There is a multiplication of strength in friendship: strength to accomplish more together, strength to renew, strength to fight enemies and challenges. The word encouragement means to put courage into – and that’s what friends can do for us, pour courage into us when we run out. There are battles in life we will face, there are enemies we will encounter, and friends can help us fight and overcome those battles. And there are times when we will fall – so many ways we can fall – and a friend is one who holds out their hand when we’re down to lift us up. Grace to give strength.

3. Friendships take grace to be accepting

Romans 15:7– accept one another then, just as Christ accepted you in order to bring praise to God. And how did Christ accept us? Just as we are. With full knowledge of our sin and failures and oddities and rebellions. Don’t get me wrong, Jesus’ acceptance doesn’t translate to a que sera sera attitude about our sin. He loves us enough to want to change us – and our love for one another should be big enough to want each other to grow in holiness and freedom from sin. But his acceptance begins with love for who we are where we are, it doesn’t begin when we get our act together. And we should accept one another with our sin, and our flaws, and our quirks, and our differences.
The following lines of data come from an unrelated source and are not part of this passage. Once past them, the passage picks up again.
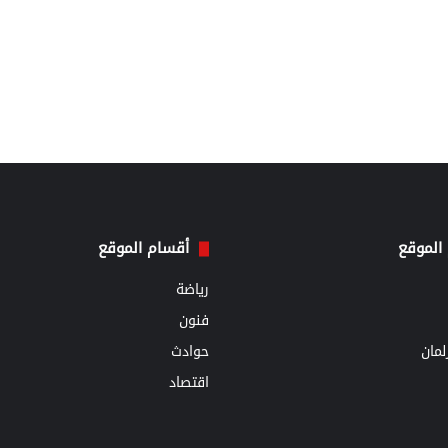
الموقع
أقسام الموقع
رياضة
فنون
مان
حوادث
اقتصاد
That acceptance is a necessary grace if people are really going to grow. See if the church isn’t accepting of people in spite of their flaws, then people start to put on an “I’ve got it all together” façade and you will have a church full of phonies. The Holy Spirit can do far more with a flawed but honest person than He can with a spiritually mature person who is just faking it. He can work with flawed, He can’t work with fake. As someone once said, God can’t anoint unreality.

But that acceptance extends beyond our sin to our quirks. You know what I mean: everyone else you know has odd idiosyncrasies. One of our teens wore a t-shirt at youth camp that said, “normal people scare me.” Love that! But are there any “normal people?” We all have our idiosyncrasies. Times when I am just weird. That ever happen to you? Ever walk away from a conversation thinking, why did I say that? That was so stupid. What was I thinking? And I know from experience that you say dumb things too. And we all have odd emphases and different quirks. What kind of friend could we be if we rejected one another because of idiosyncrasies – just odd tendencies.
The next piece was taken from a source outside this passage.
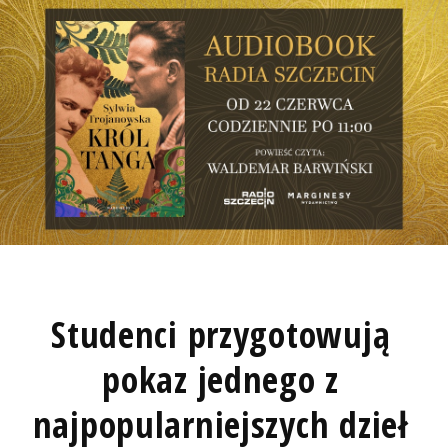
Studenci przygotowują
pokaz jednego z
najpopularniejszych dzieł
One struggle I’ve had all my life is a temptation to feel like I needed to perform well to be accepted. I don’t know if you know what I mean, but I can still feel an internal pressure – am I doing enough to deserve this relationship? Am I meeting up to an “expectation” that someone has – and that expectation may not be at all in their mind, it may only be in my head. But somewhere, a long time ago, a performance ethic was planted in my heart and I need to fight to overcome it. One way to fight it is to grow in our passion to live for Christ’s approval and not man’s approval. Another way to fight it is to realize that a friendship that is based on constant approval isn’t a friendship, so that internal pressure is leading me to believe a lie. And we fight lies with truth.
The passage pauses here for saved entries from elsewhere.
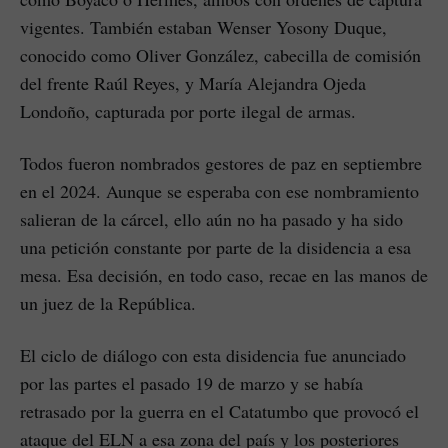
vigentes. También estaban Wenser Yosony Duque,
conocido como Oliver González, cabecilla de comisión
del frente Raúl Reyes, y María Alejandra Ojeda
Londoño, capturada por porte ilegal de armas.
Todos fueron nombrados gestores de paz en septiembre
en el 2024. Aunque se esperaba con ese nombramiento
salieran de la cárcel, ello aún no ha pasado y ha sido
una petición constante por parte de la disidencia a esa
mesa. Esa decisión, en todo caso, recae en las manos de
un juez de la República.
El ciclo de diálogo con esta disidencia fue anunciado
por las partes el pasado 19 de marzo y se había
retrasado por la guerra en el Catatumbo que provocó el
ataque del ELN a esa zona del país y los posteriores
True friendships are strong and resilient and safe: true friendships don’t reject one another because of failure or disappointment.

Watch Your Expectations

I think that expectations can be a killer to growing friendships because rather than friendship being something freely given and freely received, expectations tend to move friendships into the marketplace: what is your friendship doing for me? Are you living up to my expectations of what you/your friendship should be? I knew someone years ago who swung on a pendulum of expectations from really high highs to really low lows: when they first met someone they were the best people and the best friends in the world. But then that person would inevitably disappoint them in some way and they swung down to being the worst kind of people and the worst kind of friends in the world.

If you want to place expectations, place most of them on yourself, not the other person. If you feel like your friendship isn’t deep enough, don’t tell them that they’re not doing enough– trust me, it will have the opposite effect of what you intend. Just work harder to deepen it on your side. Tell them you treasure their friendship and want to see it grow deeper. If they don’t respond then accept where it is and move on.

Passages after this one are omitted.